Cinema and Media Studies Prof on Movies and the Culture of Digital Spying
Among the annual Oscar nominees, themes tend to repeat themselves, and the movie Her is no exception, according to an article written by Evan Fleischer on Esquire’s culture blog. The article, “Why the Truman Show was Remarkably Prescient,” explores the parallels between Theodore Twombly from Her and Truman Burbank, and the relationships they developed with their technological surroundings. The writer turned to CAMS Professor Nicholas Knouf to explain the comparison.
“Seen in light of the late 1990's, The Truman Show can be potentially understood as embodying a worry about the boundaries of the burgeoning reality television genre, or concerns over the ultimate limits of corporate power,” said Knouf. Seen today, however, the film’s significance changes. Knouf explained, “we can understand it as a commentary on pervasive surveillance in light of the NSA revelations, and specifically the ways in which that surveillance can never be perfect or complete. The same thing can be said for Her. While on the one hand we can see it as asking us to question the limits of human-machine relationships, I believe it can potentially open up a dialogue about the existing ways in which we intimately exist with non-animate objects.”

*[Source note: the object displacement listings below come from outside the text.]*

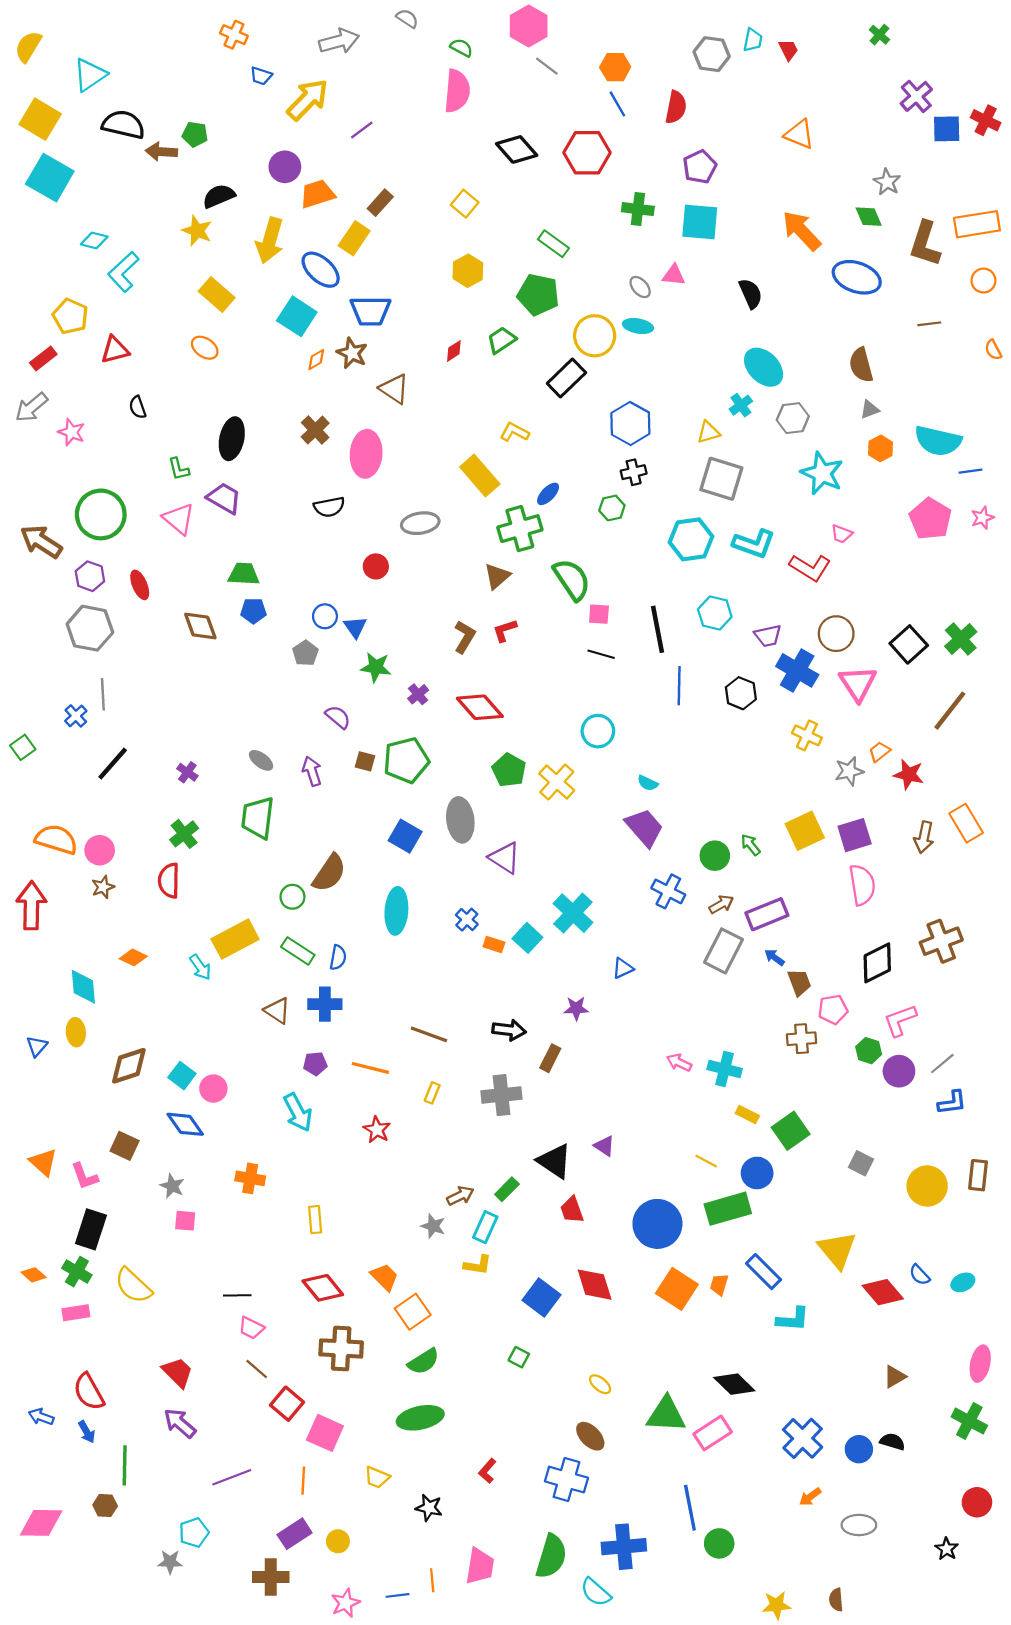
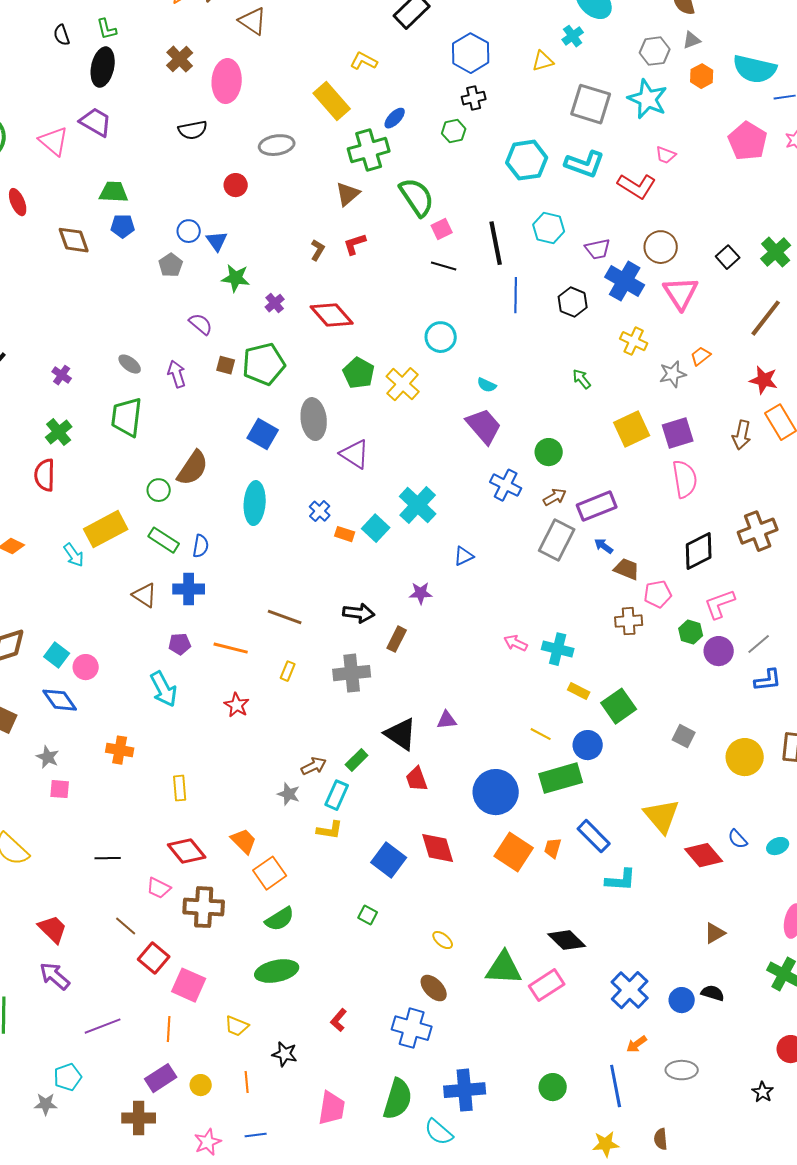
black semicircle: (138, 407) -> (62, 35), moved
gray hexagon: (793, 418) -> (655, 51), moved
green L-shape: (179, 469) -> (107, 29), moved
gray square: (721, 479) -> (591, 104), moved
pink square: (599, 614) -> (442, 229), turned -30
brown L-shape: (465, 637) -> (318, 250), size x0.7
black square: (909, 644) -> (728, 257), size x0.7
red star: (909, 774) -> (764, 380), moved
green arrow: (751, 845) -> (582, 379), moved
brown trapezoid: (799, 982) -> (627, 569), turned -48
purple triangle: (604, 1146) -> (447, 720), turned -40
pink trapezoid: (251, 1328) -> (159, 888), moved
blue line: (690, 1508) -> (616, 1086), moved
orange line: (432, 1580) -> (247, 1082), moved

Nicholas Knouf joined Wellesley College as Assistant Professor of Cinema and Media Studies in fall of 2013. His current research explores noise, interferences, and information in media of the 20th and 21st centuries, while his work as a media artist reconfigures contemporary technologies to enable alternative forms of subjectivity through the construction of robotic creatures, mobile phone programs, and web-based artworks. Last fall he taught an introductory Cinema and Media studies course (CAMS 101), as well as a course titled “Theories of Media from Photography to the Internet” (CAMS 218). This spring he is teaching CAMS 270, “The Light and Dark of the Internet”, which explores histories and theories of the Internet.